* _WHAT IS BEING ASKED_
For this exercise, write each entry below out precisely and omit the pictures.

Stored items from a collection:
******************************

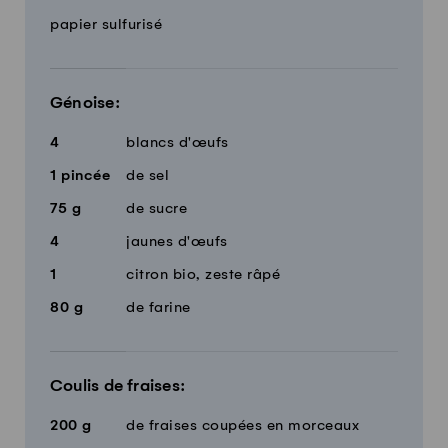
papier sulfurisé
Génoise:
4
blancs d'œufs
1
pincée
de sel
75
g
de sucre
4
jaunes d'œufs
1
citron bio, zeste râpé
80
g
de farine
Coulis de fraises:
200
g
de fraises coupées en morceaux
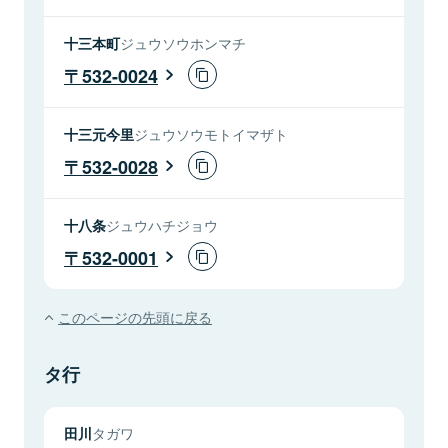
十三本町
ジュウソウホンマチ
532-0024
十三元今里
ジュウソウモトイマザト
532-0028
十八条
ジュウハチジョウ
532-0001
このページの先頭に戻る
タ行
田川
タガワ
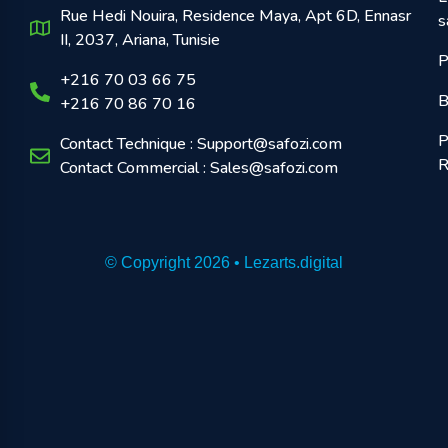
Rue Hedi Nouira, Residence Maya, Apt 6D, Ennasr
s
II, 2037, Ariana, Tunisie
P
+216 70 03 66 75
B
+216 70 86 70 16
P
Contact Technique : Support@safozi.com
R
Contact Commercial : Sales@safozi.com
© Copyright 2026 • Lezarts.digital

******************************

* _EXERCISE RESULT_
papier sulfurisé
Génoise:
4
blancs d'œufs
1
pincée
de sel
75
g
de sucre
4
jaunes d'œufs
1
citron bio, zeste râpé
80
g
de farine
Coulis de fraises:
200
g
de fraises coupées en morceaux
十三本町
ジュウソウホンマチ
532-0024
十三元今里
ジュウソウモトイマザト
532-0028
十八条
ジュウハチジョウ
532-0001
このページの先頭に戻る
タ行
田川
タガワ
Rue Hedi Nouira, Residence Maya, Apt 6D, Ennasr
s
II, 2037, Ariana, Tunisie
P
+216 70 03 66 75
B
+216 70 86 70 16
P
Contact Technique : Support@safozi.com
R
Contact Commercial : Sales@safozi.com
© Copyright 2026 • Lezarts.digital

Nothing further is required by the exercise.